Bir kişinin kendisini iyi hissedeceğine inanmasının, gerçekten iyileşme sürecini hızlandırabileceğini ifade eden Prof. Dr. Tarhan, negatif beklentinin de beyinde karşılığının bulduğunu ve bir kişi kötü bir şey olacak diye beklerse, beklentilerinin kurbanı olabildiğini de dile getirdi.

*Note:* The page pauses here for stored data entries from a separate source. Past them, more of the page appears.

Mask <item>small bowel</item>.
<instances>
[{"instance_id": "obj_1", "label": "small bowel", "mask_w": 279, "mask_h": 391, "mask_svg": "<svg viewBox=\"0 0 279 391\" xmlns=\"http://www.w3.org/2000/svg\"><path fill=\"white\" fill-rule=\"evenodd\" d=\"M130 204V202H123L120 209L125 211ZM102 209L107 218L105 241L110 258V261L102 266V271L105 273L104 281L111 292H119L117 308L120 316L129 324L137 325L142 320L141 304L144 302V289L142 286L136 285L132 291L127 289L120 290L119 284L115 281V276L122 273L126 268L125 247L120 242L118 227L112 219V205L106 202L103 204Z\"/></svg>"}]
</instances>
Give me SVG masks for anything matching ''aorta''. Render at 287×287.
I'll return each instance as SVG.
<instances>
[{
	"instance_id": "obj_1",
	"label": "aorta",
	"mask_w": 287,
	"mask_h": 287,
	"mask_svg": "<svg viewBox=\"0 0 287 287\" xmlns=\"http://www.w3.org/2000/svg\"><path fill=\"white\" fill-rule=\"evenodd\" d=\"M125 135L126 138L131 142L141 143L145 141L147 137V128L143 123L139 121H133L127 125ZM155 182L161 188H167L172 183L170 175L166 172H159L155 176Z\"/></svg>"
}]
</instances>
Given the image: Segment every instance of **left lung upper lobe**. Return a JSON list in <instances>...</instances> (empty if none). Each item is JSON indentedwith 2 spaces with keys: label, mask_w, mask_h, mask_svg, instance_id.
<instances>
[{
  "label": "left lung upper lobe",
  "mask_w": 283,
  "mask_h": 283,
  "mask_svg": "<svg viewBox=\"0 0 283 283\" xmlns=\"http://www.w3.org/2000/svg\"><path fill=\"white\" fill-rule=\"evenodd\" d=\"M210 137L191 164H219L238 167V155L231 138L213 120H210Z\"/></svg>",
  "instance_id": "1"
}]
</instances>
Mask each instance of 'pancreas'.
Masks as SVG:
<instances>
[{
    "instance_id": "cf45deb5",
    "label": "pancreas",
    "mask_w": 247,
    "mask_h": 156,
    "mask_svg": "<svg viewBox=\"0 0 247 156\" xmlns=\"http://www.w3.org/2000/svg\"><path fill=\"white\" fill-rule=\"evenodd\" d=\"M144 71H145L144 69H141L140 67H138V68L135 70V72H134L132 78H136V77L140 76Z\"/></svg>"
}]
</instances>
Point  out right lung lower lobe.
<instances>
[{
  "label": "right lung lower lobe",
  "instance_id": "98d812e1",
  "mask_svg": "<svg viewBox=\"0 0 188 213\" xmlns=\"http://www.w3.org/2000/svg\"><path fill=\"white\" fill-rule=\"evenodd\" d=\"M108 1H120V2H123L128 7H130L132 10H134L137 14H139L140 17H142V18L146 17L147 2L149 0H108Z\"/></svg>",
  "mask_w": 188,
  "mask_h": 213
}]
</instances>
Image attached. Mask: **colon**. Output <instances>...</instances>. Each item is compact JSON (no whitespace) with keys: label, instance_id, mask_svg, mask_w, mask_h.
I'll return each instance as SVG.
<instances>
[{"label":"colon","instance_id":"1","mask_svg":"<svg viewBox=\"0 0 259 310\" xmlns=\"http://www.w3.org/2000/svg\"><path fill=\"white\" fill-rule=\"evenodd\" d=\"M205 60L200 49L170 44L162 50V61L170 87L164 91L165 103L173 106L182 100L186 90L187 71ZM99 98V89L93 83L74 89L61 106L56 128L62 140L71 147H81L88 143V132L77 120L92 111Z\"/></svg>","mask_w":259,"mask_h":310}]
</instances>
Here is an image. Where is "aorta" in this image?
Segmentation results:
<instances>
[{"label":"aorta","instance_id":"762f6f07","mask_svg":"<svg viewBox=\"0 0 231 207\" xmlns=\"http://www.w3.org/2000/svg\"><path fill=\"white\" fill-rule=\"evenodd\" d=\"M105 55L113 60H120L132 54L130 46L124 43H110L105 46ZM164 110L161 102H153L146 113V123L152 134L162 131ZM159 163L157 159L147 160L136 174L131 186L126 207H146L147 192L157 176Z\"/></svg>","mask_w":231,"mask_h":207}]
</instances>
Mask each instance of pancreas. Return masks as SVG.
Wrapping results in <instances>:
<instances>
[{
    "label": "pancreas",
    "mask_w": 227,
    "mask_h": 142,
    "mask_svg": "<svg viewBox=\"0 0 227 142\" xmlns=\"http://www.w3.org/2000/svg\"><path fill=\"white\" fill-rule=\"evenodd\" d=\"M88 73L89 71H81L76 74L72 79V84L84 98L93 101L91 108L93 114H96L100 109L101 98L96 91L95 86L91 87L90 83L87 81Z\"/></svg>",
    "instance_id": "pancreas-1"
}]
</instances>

UMUTSUZLUĞU SONRADAN ÖĞRENİYORUZ…Umudun duygusal inançlardan biri olduğunu, kişinin yaşam ilkesi olarak umudu seçmesi ve bunu bir ego idaresi olarak benimsemesi gerektiğini kaydeden Prof. Dr. Tarhan, “Umudu duygusal bir inanç olarak seçen kişi, her durumda pozitif bir seçeneği düşünür. Çocuklar doğar doğmaz umut duygusuna sahiptir; her şeyin mümkün olduğunu düşünürler ve hiçbir şeyden çekinmezler. Umutsuzluğu ise sonradan öğreniriz ve bu öğrenilen şey değiştirilebilir. Ümitsizlik ise baskıcı ve otoriter kültürlerde yaygındır. Bu kültürlerde insanlar, her şeyi bir lidere veya kutsal gördükleri kişilere havale ederler ve kendileri düşünmezler. Oysa, umudun olması için özgür düşüncenin ve sorgulamanın olması gerekir.” dedi.

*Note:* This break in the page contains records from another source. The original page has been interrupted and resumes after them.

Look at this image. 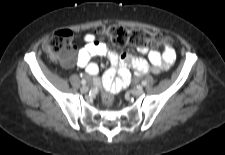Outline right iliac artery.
I'll list each match as a JSON object with an SVG mask.
<instances>
[{
	"mask_svg": "<svg viewBox=\"0 0 225 155\" xmlns=\"http://www.w3.org/2000/svg\"><path fill=\"white\" fill-rule=\"evenodd\" d=\"M81 84H82V85H85V84H86V80L83 79V80L81 81Z\"/></svg>",
	"mask_w": 225,
	"mask_h": 155,
	"instance_id": "1",
	"label": "right iliac artery"
}]
</instances>
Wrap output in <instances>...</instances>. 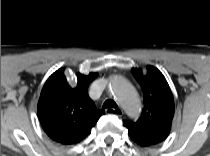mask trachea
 Here are the masks:
<instances>
[{
    "label": "trachea",
    "mask_w": 210,
    "mask_h": 156,
    "mask_svg": "<svg viewBox=\"0 0 210 156\" xmlns=\"http://www.w3.org/2000/svg\"><path fill=\"white\" fill-rule=\"evenodd\" d=\"M103 108L106 109V108H118V105L111 99H108L104 102L103 104Z\"/></svg>",
    "instance_id": "trachea-1"
}]
</instances>
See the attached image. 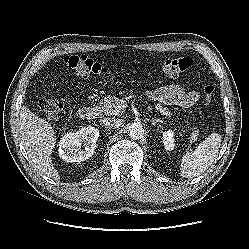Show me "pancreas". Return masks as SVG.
Here are the masks:
<instances>
[{
    "mask_svg": "<svg viewBox=\"0 0 249 249\" xmlns=\"http://www.w3.org/2000/svg\"><path fill=\"white\" fill-rule=\"evenodd\" d=\"M121 106L122 100L120 98L108 96L104 98L98 109L101 113L105 114L106 116H117L122 113ZM156 109L162 115L171 116L170 111L167 108H163V106L160 104L156 105ZM198 136L199 131L194 129L190 135V142L197 140Z\"/></svg>",
    "mask_w": 249,
    "mask_h": 249,
    "instance_id": "cf45deb5",
    "label": "pancreas"
}]
</instances>
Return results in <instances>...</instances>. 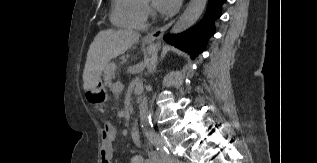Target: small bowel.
<instances>
[{
    "mask_svg": "<svg viewBox=\"0 0 317 163\" xmlns=\"http://www.w3.org/2000/svg\"><path fill=\"white\" fill-rule=\"evenodd\" d=\"M116 131L111 125H105L101 131L102 148L99 153L100 163H111L115 151ZM130 163H163V160L154 152H149L148 158L137 155L131 159Z\"/></svg>",
    "mask_w": 317,
    "mask_h": 163,
    "instance_id": "c3829d8e",
    "label": "small bowel"
}]
</instances>
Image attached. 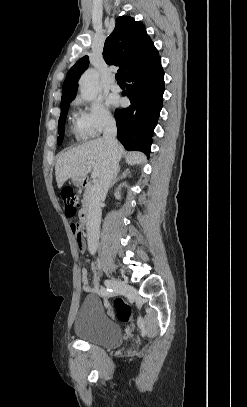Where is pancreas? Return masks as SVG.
I'll use <instances>...</instances> for the list:
<instances>
[{"instance_id":"1","label":"pancreas","mask_w":247,"mask_h":407,"mask_svg":"<svg viewBox=\"0 0 247 407\" xmlns=\"http://www.w3.org/2000/svg\"><path fill=\"white\" fill-rule=\"evenodd\" d=\"M90 197H91V190H90V188H86L83 201L88 202L90 200Z\"/></svg>"}]
</instances>
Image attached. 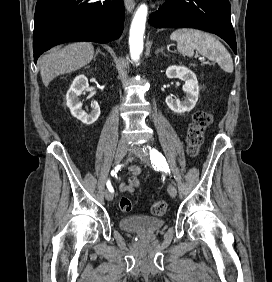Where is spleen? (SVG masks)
<instances>
[{
	"instance_id": "3e777b00",
	"label": "spleen",
	"mask_w": 272,
	"mask_h": 282,
	"mask_svg": "<svg viewBox=\"0 0 272 282\" xmlns=\"http://www.w3.org/2000/svg\"><path fill=\"white\" fill-rule=\"evenodd\" d=\"M170 38L177 42V49L182 55L192 57L194 51H197L201 55L217 61L225 72H233L231 55L212 35L200 30L184 28L174 31Z\"/></svg>"
}]
</instances>
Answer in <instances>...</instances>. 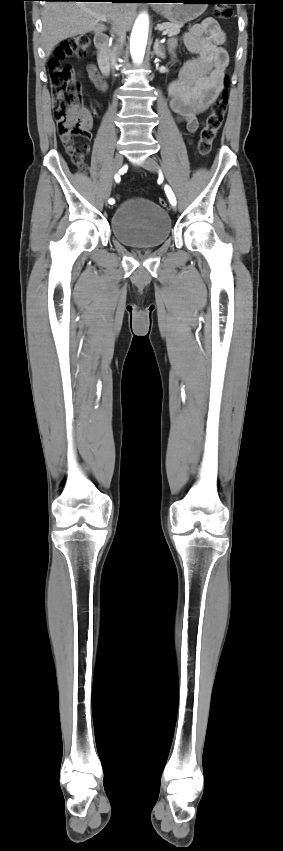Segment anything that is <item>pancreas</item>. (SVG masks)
I'll return each mask as SVG.
<instances>
[{
    "mask_svg": "<svg viewBox=\"0 0 283 851\" xmlns=\"http://www.w3.org/2000/svg\"><path fill=\"white\" fill-rule=\"evenodd\" d=\"M182 26V24L164 22L162 24H158L157 29L165 30L168 36L172 37L180 33Z\"/></svg>",
    "mask_w": 283,
    "mask_h": 851,
    "instance_id": "cf45deb5",
    "label": "pancreas"
}]
</instances>
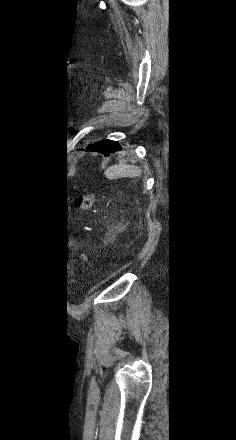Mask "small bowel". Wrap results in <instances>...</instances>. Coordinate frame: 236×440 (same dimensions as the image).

Umudun, insanda mücadele gücü oluşturduğuna işaret eden Prof. Dr. Tarhan, şunları dile getirdi:
“Tarihte, herkesin ümidi kestiği zamanlarda bile, lider umudu kaybetmediği için toplumlar ayağa kalkmıştır. İstiklal Savaşı’nda da bu durum böyleydi. Mesela, Denizli Müftüsü Nusret Efendi, İzmir işgal edildiğinde halkı toplayarak onlara her birinin bir taş almasını ve bu taşları İzmir’e doğru atmalarını söyledi. Bu, psikolojik bir mukavemet örneğidir. Yavuz Sultan Selim, sefere giderken ‘Sefer bizden, zafer Allah’tan’ diyordu. Mustafa Kemal Atatürk ise İstiklal Savaşı’nda “Ya istiklal ya ölüm” diyerek umudu diri tutuyordu. Bu tür ifadeler, insanlara mücadele gücü verir ve yön gösterir. Umut, güçlü bir duygusal inanç olarak, insanın hayatında olumlu sonuçlar alma konusunda güçlü bir motivasyon sağlıyor. Güçlü bir duygu varsa, beyin o yönde çalışır ve bir çıkış yolu bulur. Umudu yüksek tutmak, başarıyı getirir. Thomas Edison, 67 yaşındayken laboratuvarı yandığında, ‘Bütün hatalarımız yandı’ diyerek umudunu korumuş ve üç hafta sonra ses kayıt cihazını bulmuştur.”
Ümidi ayakta tutmanın başarıyı ortaya çıkardığını kaydeden Prof. Dr. Tarhan, “Umut, olaylara pozitif anlam yükleyerek, gidişatı olumlu yönde değiştirebilir. Bu, yaratılıştan gelen gizli bir psikoloji yasasıdır, yani kendini gerçekleştiren kehanet yasasıdır. Umutlu insanlar, hedeflerine ulaşmak için daha enerjik ve canlıdırlar ve pozitif etkileme güçleri vardır. Bu, beden dillerine de yansır.” şeklinde sözlerini tamamladı.